Milking the organic label

Are organic cows happy cows?

By
October 11, 2007

Getting your organic milk from Safeway? How about Target, Costco, or Wild Oats? If it’s private-label milk, you’d better start thinking of it as “organic,” not organic.

Several weeks ago, the USDA ordered Aurora Organic Dairy to stop labeling some of its dairy products as organic and to remove several cows from the herd the company had been calling organic. But the Environmental News Network later reported that perhaps the USDA and Aurora got a bit too cozy even after this recommendation. In late August, after the USDA found that Aurora had “willfully violated 14 provisions of the Organic Food Production Act,” the company — owner of five large corporate dairy farms in Texas and Colorado and a processing plant in Colorado — kept its organic certification and received a penalty of one year of supervision.

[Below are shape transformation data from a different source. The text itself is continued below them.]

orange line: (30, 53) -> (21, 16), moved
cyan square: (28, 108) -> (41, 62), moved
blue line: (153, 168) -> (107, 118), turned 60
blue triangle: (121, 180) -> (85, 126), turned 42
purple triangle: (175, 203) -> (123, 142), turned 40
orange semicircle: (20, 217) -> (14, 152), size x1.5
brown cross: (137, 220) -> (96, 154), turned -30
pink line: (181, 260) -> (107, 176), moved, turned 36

That’s not cutting it for Wisconsin’s Cornucopia Institute, a “progressive farm policy group” promoting family farm ownership. Cornucopia runs the Organic Integrity Project and stays on top of such ongoing organic issues as Wal-Mart’s recent attempts to sell cheaply priced organic foods.

An depiction of cows from Aurora Organic Dairy’s webpage.

Why all the fuss? Isn’t it good to have more organic milk (and other organic foods) in the world — and to have it available to an ever-increasing range of customers? (This is one of the discussions in Michael Pollan’s The Omnivore’s Dilemma — a discussion that famously resulted in a very public argument between Pollan and John Mackey, the founder of Whole Foods.)

For one, big corporate “organic” dairies aren’t providing the same kind of access to fresh green grass that organic farms are required to give to their dairy cows, according to the Natural Food Network (the article also notes that Aurora is threatening to sue the Organic Consumers Association and the Cornucopia Institute). For another, the products from these megafarms end up squeezing out products from smaller organic dairies that do hew to the national organic standards.

The OCA has been asking co-ops and natural food stores to boycott Horizon Organics since April 2006, and now it’s asking for a boycott of Aurora products, too. That includes Safeway’s “O” brand, Costco’s “Kirkland Signature,” Wild Oats’ organic milk, and Giant’s “Nature’s Promise.”

Will this convince the USDA and factory farms to take better care of their cows? The boycotts do raise awareness among consumers, but do they hurt companies enough to convince them to spend money on improving cows’ conditions — and raising the prices of their organic milk?

A potential solution — sadly not available nationwide — is to buy organic milk directly from a local organic dairy, one that provides milk and cream in thick glass bottles. (Here in western Oregon, Noris Dairy provides home delivery of such products.) Perhaps someday we’ll all return to the milk deliveries our grandparents knew, with organic farmers providing a patchwork of deliveries across cities and towns.